Azgelişmiş olmanın acı gerçeği kapılar yüzümüze kapanınca daha iyi ortaya çıkıyor.Anlaşılan açılımlardan başını alamayan iktidar yorgunu siyasi irade dış politikadaki amok koşusunu boşuna yapmıyormuş.Batı’ya giden gemide Doğu’ya koşmak yanılgısının sebebini biraz da gittikçe sağa kayan Avrupa halkları ve iktidarlarında aramak gerekir.Ekonomik krizin içe kapanmacı yapıyı yeniden hortlattığı ortada.Bu zihniyetin en somut örneklerini dış politika gelişmelerinde görüyoruz.Muhafazakarlık her alanda ön plana çıkarken, dimyata giderken evdeki bulgurdan olma korkusu gelecek dönem krizlerinin tohumunu toprağa atıyor.Tarihin kırıldığı anda doğru kararlar almak gerçek liderlerin özelliğidir.Türkiye’nin en önemli sorunu bir kişinin kaprisine ülkenin geleceğini esir etmesinde yatıyor. Sokakların yeni eylemlerle tanışması yetkililere uyarı görevi yapmıyor olsa gerek.Çünkü 80 senede bir yaşanan krizin insanları nasıl yıprattığı ortadayken hakimleri-savcıları dinleyip gazeteci ve bilimadamlarını hapise atmanın mantığını anlamak mümkün değil.

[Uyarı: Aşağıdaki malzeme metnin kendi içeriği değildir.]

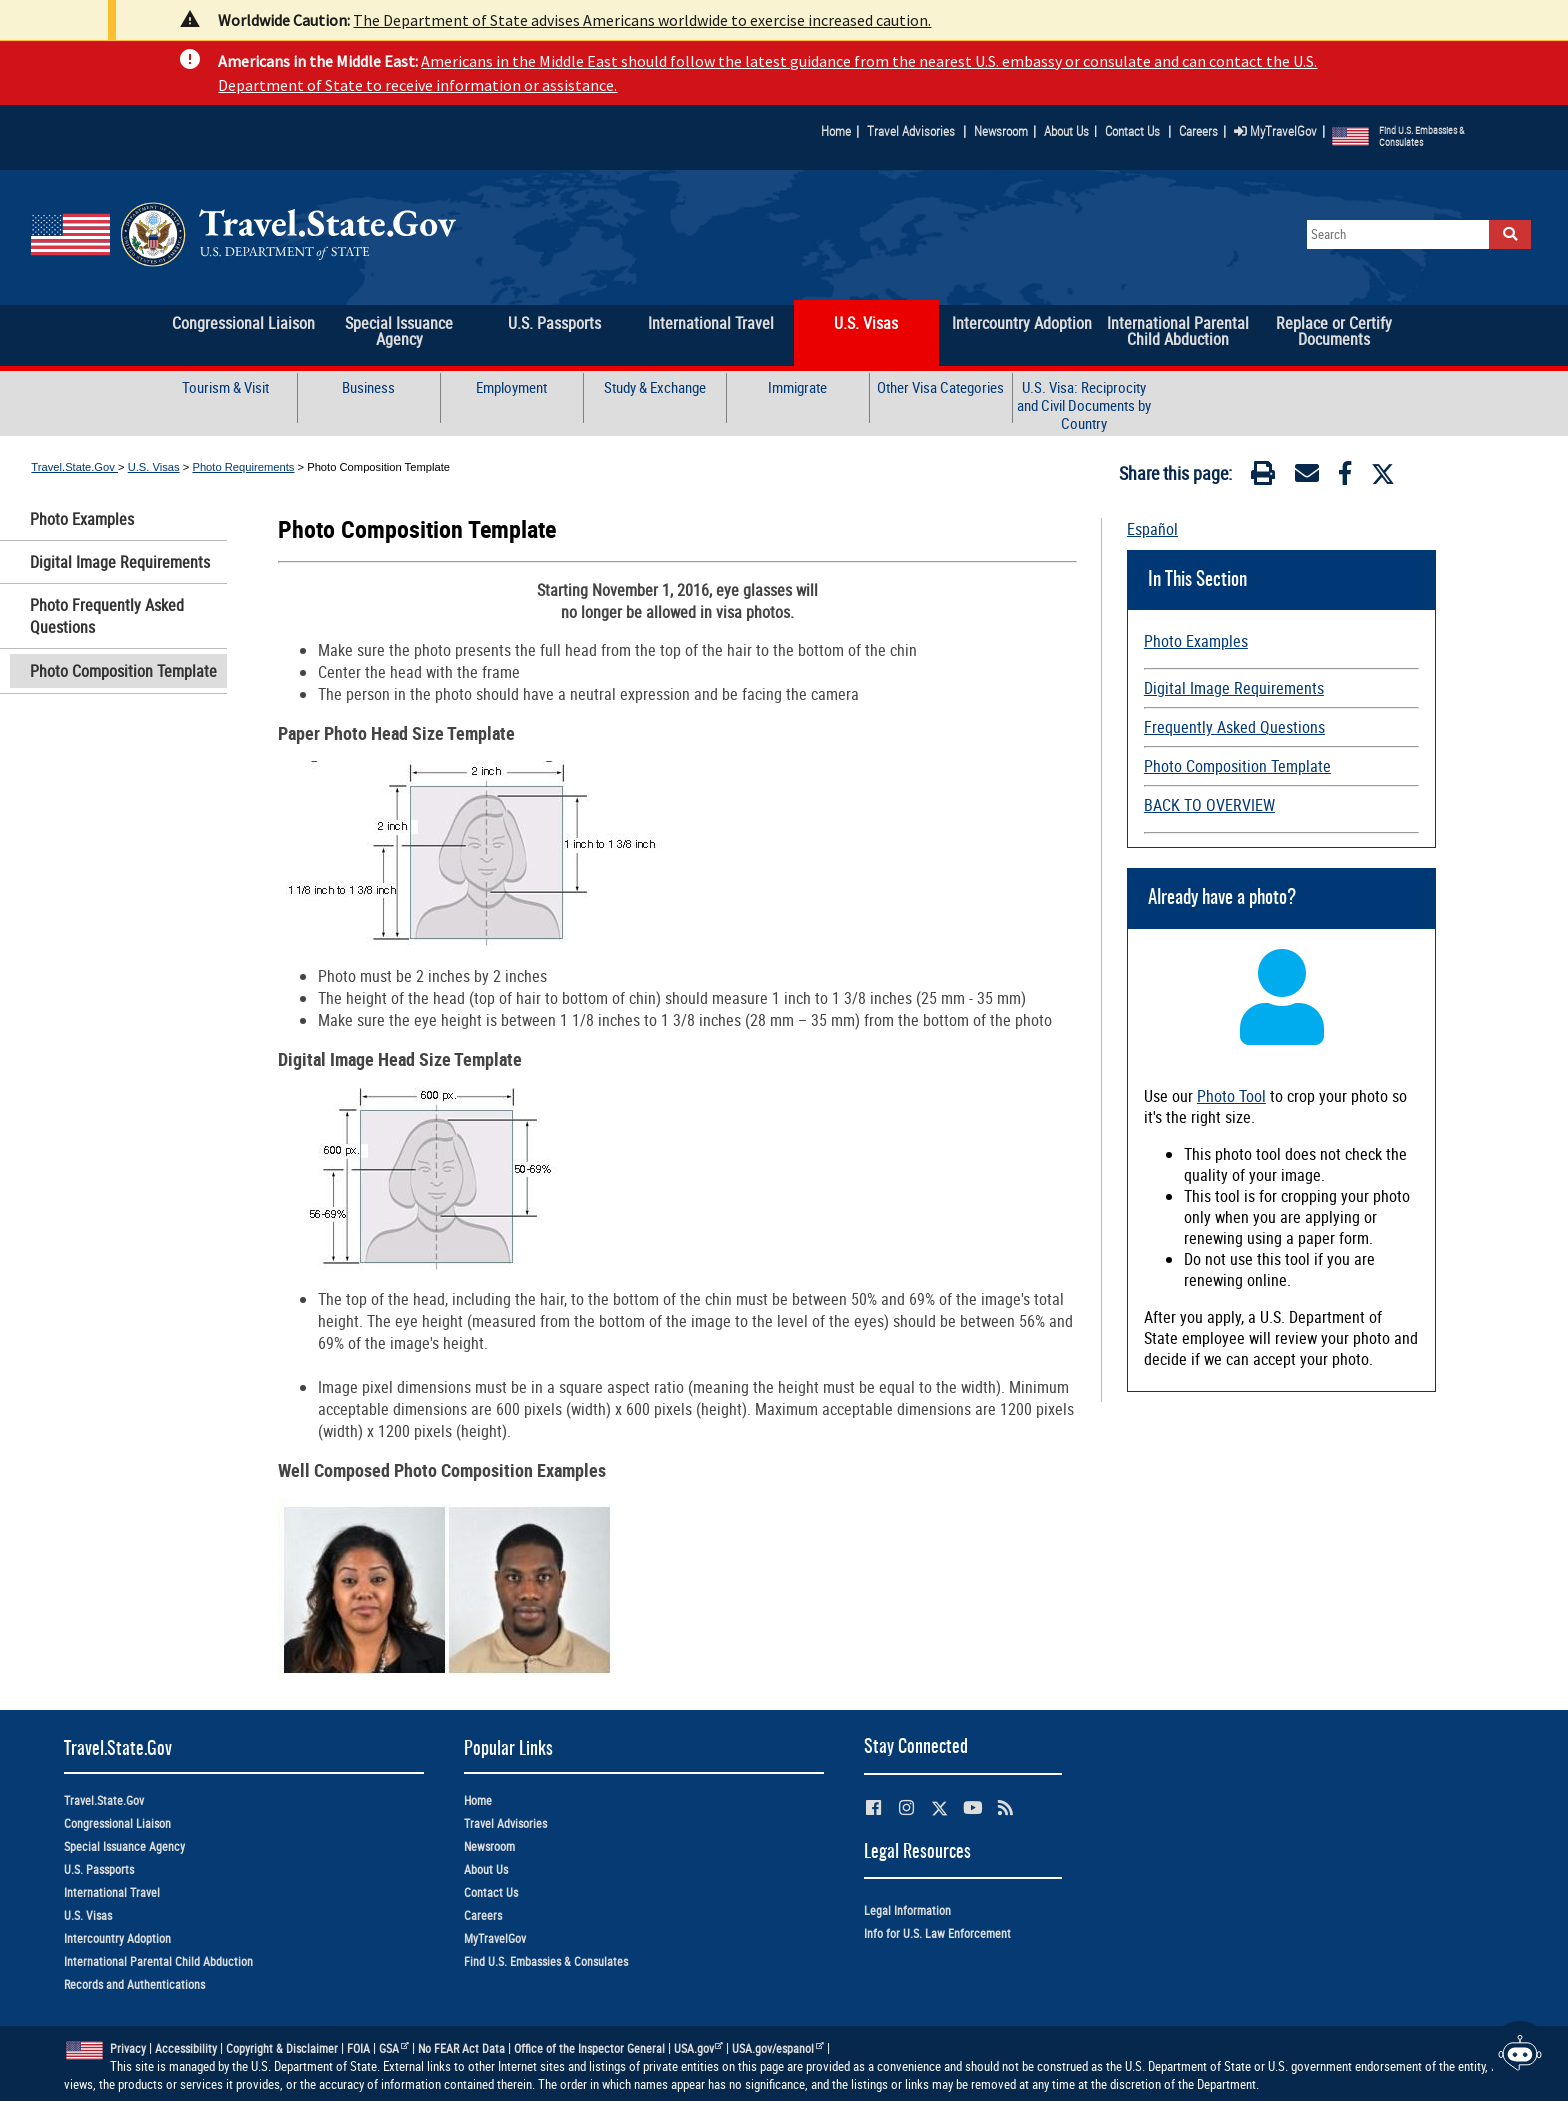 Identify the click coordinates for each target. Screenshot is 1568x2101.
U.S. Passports (99, 1869)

Ekonomik demokrasinin olmadığı topraklarda yokluğun edebiyatını yapmak biz yarı okumuş aydınlara kaldıysa yandı gülüm keten helva.Yukarıda anlatılanlar vuku bulurken halkın açlıkla olan imtihanını rakamlardan okumak gereksiz kalıyor;sadece gözbebeklerine bakmak yeterli.Daha dün İtalya’da Dünya Gıda Programı’nın konu ile ilgili toplantısına katılmak Başbakanı gaflet uykusundan uyandırmadıysa süngünün ucundaki günlerimize geri döneceğimizin resmidir.Genetiği değiştirilmiş organizmalar sadece pazarda yok,siyasi esnaf arasında da mevcut.